Lex / Yacc for PGN

Discussion of chess software programming and technical issues.

Moderator: Ras

lucasart
Posts: 3243
Joined: Mon May 31, 2010 1:29 pm
Full name: lucasart

Lex / Yacc for PGN

Post by lucasart »

I was trying to write, by hand, a PGN parser, and quickly realized that it's hellishly more complicated than it looks. Already the lexer is heavily context sensitive...

Does anyone have a Lex and a Yacc file, so I don't start from scratch ?
Theory and practice sometimes clash. And when that happens, theory loses. Every single time.
Henk
Posts: 7251
Joined: Mon May 27, 2013 10:31 am

Re: Lex / Yacc for PGN

Post by Henk »

lucasart wrote:I was trying to write, by hand, a PGN parser, and quickly realized that it's hellishly more complicated than it looks. Already the lexer is heavily context sensitive...

Does anyone have a Lex and a Yacc file, so I don't start from scratch ?
Of course I'm not answering your question.
But keep the scanner simple. Context should be handled in the parser not the scanner.
User avatar
Jim Ablett
Posts: 2391
Joined: Fri Jul 14, 2006 7:56 am
Location: London, England
Full name: Jim Ablett

Re: Lex / Yacc for PGN

Post by Jim Ablett »

lucasart wrote:I was trying to write, by hand, a PGN parser, and quickly realized that it's hellishly more complicated than it looks.
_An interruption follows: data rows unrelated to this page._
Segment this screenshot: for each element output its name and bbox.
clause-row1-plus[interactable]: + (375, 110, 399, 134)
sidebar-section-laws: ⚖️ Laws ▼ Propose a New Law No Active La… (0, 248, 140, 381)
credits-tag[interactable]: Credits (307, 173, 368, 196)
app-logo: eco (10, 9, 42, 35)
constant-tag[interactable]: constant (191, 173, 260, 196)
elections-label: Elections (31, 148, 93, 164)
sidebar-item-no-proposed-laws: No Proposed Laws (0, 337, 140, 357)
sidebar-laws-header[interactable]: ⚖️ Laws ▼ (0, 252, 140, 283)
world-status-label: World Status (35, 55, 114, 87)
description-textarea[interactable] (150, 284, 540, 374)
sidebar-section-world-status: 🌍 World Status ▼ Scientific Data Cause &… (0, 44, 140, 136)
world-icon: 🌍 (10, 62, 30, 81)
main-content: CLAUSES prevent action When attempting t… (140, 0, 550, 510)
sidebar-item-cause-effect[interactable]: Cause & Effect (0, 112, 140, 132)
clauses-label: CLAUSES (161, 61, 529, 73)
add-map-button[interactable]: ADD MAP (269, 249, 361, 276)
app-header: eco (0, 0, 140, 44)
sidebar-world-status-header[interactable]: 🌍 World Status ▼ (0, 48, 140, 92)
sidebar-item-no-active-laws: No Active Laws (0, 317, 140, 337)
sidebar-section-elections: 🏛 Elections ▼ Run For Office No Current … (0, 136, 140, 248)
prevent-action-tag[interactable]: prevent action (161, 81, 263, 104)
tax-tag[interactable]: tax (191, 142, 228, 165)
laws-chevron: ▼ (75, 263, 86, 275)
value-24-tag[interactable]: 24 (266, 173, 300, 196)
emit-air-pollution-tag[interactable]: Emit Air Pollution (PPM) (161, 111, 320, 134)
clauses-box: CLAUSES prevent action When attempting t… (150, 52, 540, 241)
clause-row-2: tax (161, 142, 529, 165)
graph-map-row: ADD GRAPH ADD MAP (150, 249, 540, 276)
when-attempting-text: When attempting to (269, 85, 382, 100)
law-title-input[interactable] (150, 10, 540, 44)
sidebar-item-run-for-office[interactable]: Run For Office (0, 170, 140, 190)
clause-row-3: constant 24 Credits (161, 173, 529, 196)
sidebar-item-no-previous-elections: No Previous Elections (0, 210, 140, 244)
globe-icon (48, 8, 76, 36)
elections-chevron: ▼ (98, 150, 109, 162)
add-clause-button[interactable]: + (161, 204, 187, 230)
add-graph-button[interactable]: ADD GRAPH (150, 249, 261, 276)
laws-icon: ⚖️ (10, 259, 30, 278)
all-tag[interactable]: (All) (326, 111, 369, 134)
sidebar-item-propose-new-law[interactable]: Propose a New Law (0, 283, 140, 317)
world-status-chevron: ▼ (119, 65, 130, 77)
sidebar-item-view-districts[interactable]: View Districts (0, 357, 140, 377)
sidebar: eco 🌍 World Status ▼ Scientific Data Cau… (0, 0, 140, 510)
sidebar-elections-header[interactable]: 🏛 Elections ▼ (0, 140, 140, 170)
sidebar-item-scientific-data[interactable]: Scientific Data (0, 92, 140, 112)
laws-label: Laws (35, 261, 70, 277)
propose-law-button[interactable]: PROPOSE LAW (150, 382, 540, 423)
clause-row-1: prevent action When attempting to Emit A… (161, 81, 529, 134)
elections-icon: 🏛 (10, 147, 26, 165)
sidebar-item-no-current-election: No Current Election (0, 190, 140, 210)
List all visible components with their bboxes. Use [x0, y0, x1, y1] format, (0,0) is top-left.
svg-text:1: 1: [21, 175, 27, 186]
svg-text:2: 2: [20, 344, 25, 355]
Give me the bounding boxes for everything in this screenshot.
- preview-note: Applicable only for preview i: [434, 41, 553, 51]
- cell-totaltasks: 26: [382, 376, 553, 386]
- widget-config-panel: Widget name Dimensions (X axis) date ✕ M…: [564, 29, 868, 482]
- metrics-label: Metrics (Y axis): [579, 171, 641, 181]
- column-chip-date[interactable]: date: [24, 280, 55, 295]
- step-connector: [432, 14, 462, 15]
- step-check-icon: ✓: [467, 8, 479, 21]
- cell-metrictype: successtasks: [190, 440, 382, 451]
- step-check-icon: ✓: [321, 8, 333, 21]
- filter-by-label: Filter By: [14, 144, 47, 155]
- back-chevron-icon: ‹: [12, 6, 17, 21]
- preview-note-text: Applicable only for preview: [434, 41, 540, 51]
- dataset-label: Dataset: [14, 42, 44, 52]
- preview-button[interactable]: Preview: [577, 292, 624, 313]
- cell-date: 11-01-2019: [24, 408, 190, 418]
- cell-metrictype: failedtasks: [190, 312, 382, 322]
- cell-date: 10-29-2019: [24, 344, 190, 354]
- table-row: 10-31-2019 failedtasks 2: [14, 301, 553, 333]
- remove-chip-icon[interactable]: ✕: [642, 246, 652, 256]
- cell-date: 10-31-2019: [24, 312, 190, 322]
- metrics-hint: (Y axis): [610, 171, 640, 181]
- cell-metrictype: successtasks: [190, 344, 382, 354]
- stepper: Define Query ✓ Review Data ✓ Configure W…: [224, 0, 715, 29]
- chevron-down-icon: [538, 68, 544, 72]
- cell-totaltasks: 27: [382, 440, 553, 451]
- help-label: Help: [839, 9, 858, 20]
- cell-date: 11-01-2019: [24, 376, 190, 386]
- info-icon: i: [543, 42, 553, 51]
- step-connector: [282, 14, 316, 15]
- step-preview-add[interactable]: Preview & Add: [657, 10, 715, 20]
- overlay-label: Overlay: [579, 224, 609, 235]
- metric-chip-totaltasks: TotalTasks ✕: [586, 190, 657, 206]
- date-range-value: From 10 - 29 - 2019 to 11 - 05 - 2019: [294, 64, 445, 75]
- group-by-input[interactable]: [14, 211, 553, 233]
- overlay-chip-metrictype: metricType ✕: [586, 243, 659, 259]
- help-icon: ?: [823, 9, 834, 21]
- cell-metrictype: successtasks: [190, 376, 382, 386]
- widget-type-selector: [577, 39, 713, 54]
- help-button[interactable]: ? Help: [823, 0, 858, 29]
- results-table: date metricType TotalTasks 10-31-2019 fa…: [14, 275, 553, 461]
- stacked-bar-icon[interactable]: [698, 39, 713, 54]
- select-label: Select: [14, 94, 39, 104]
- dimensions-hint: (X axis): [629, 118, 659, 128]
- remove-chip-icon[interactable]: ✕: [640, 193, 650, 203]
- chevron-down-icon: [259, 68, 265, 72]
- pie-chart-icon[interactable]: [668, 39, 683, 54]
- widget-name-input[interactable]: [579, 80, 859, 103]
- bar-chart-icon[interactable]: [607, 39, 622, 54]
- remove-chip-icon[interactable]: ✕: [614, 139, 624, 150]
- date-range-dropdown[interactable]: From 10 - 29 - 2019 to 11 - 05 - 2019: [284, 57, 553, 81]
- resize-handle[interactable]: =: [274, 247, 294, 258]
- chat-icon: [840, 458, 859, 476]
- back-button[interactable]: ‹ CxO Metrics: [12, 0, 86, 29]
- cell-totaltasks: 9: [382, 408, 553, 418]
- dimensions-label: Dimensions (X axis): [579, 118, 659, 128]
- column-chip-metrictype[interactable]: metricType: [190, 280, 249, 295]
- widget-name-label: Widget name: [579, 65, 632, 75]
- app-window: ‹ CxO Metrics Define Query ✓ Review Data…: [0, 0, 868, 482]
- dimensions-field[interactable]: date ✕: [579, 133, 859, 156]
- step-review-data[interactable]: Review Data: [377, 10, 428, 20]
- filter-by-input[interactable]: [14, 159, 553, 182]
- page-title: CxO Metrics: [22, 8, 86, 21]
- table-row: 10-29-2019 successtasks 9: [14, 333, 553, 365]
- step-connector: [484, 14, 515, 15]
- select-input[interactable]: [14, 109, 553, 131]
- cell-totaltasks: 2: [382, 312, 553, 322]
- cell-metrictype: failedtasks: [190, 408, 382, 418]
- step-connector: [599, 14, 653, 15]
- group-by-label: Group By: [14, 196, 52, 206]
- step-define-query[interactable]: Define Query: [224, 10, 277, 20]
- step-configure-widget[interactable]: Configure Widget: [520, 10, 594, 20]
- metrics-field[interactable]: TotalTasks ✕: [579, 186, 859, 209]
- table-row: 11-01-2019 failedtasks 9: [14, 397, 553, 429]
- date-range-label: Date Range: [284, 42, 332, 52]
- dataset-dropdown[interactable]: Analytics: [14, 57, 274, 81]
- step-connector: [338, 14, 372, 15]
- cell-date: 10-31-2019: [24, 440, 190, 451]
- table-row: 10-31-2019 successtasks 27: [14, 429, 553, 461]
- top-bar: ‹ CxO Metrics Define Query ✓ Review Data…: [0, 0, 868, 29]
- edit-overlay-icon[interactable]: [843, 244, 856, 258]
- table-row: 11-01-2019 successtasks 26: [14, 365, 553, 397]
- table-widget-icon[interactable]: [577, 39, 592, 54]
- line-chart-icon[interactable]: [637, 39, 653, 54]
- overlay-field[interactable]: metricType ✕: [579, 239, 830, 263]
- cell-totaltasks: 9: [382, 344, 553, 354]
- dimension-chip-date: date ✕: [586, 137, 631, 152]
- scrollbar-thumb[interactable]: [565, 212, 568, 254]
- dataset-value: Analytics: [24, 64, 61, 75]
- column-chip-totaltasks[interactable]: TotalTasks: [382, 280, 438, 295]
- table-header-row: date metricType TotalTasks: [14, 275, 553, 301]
Already the lexer is heavily context sensitive...

Does anyone have a Lex and a Yacc file, so I don't start from scratch ?
Gnuchess has the Lex stuff I think.

Jim.
Sven
Posts: 4052
Joined: Thu May 15, 2008 9:57 pm
Location: Berlin, Germany
Full name: Sven Schüle

Re: Lex / Yacc for PGN

Post by Sven »

Jim Ablett wrote:
lucasart wrote:I was trying to write, by hand, a PGN parser, and quickly realized that it's hellishly more complicated than it looks. Already the lexer is heavily context sensitive...

Does anyone have a Lex and a Yacc file, so I don't start from scratch ?
Gnuchess has the Lex stuff I think.

Jim.
Yes, in Gnuchess 6.0.3 there is "src/frontend/lexpgn.l". It has some context references like Game[], GameCnt, MakeMove(), ValidateMove(), or ParseEPD(), and it includes a "common.h" file defining these functions/variables but also lots of other basic definitions like the whole Board data structure which are not related to PGN scanning/parsing, so that it can't be simply extracted and used in a different context without some modification (it was probably never meant to be). It should be possible, though, to create a modified version that has a minimal interface to the surrounding environment. E.g. accessing Game[] and GameCnt could be encapsulated through functions so that it would no longer be necessary to include a file like "common.h".

Sven
Michel
Posts: 2292
Joined: Mon Sep 29, 2008 1:50 am

Re: Lex / Yacc for PGN

Post by Michel »

If you want to recycle the pgn parser in GNU Chess it is probably best to use GNU Chess 5.50 as a base.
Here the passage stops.